## DATASET RECORDS:
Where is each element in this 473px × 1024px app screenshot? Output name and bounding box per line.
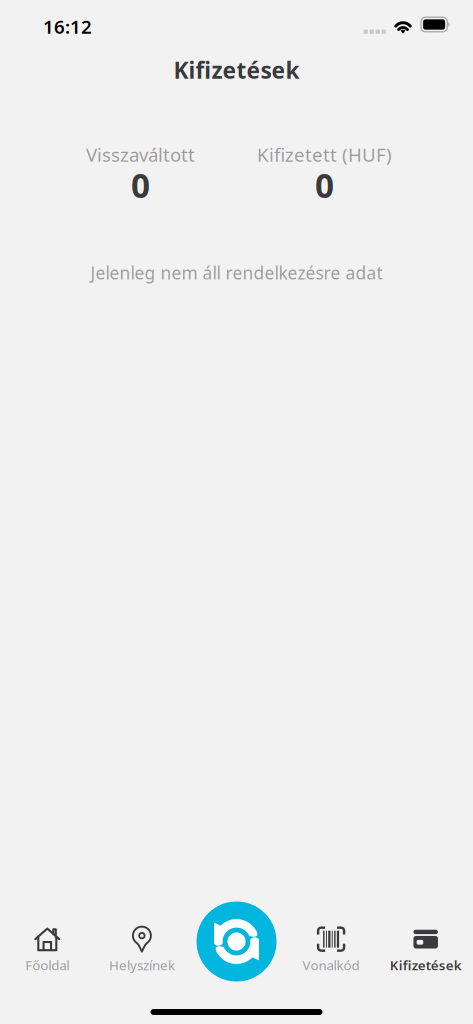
staticText: 0 xyxy=(131,163,150,207)
staticText: Kifizetések xyxy=(390,956,462,974)
staticText: Főoldal xyxy=(25,956,69,974)
staticText: Jelenleg nem áll rendelkezésre adat xyxy=(90,261,382,284)
button[interactable]: Vonalkód xyxy=(284,922,378,978)
staticText: 0 xyxy=(315,163,334,207)
staticText: Kifizetések xyxy=(174,55,300,85)
button[interactable]: Visszaváltás xyxy=(196,902,276,982)
staticText: Helyszínek xyxy=(109,956,175,974)
button[interactable]: Helyszínek xyxy=(95,922,189,978)
staticText: Visszaváltott xyxy=(86,142,195,167)
staticText: Vonalkód xyxy=(303,956,360,974)
staticText: 16:12 xyxy=(43,14,92,39)
button[interactable]: Főoldal xyxy=(0,922,95,978)
staticText: Kifizetett (HUF) xyxy=(257,142,392,167)
button[interactable]: Kifizetések xyxy=(378,922,473,978)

## TASK GOAL:
Output all the material verbatim, skipping every image.

## EXERCISE RESPONSE:
Where is each element in this 473px × 1024px app screenshot? Output name and bounding box per line.
staticText: 0 xyxy=(131,163,150,207)
staticText: Kifizetések xyxy=(390,956,462,974)
staticText: Főoldal xyxy=(25,956,69,974)
staticText: Jelenleg nem áll rendelkezésre adat xyxy=(90,261,382,284)
button[interactable]: Vonalkód xyxy=(284,922,378,978)
staticText: 0 xyxy=(315,163,334,207)
staticText: Kifizetések xyxy=(174,55,300,85)
button[interactable]: Visszaváltás xyxy=(196,902,276,982)
staticText: Helyszínek xyxy=(109,956,175,974)
button[interactable]: Helyszínek xyxy=(95,922,189,978)
staticText: Visszaváltott xyxy=(86,142,195,167)
staticText: Vonalkód xyxy=(303,956,360,974)
staticText: 16:12 xyxy=(43,14,92,39)
button[interactable]: Főoldal xyxy=(0,922,95,978)
staticText: Kifizetett (HUF) xyxy=(257,142,392,167)
button[interactable]: Kifizetések xyxy=(378,922,473,978)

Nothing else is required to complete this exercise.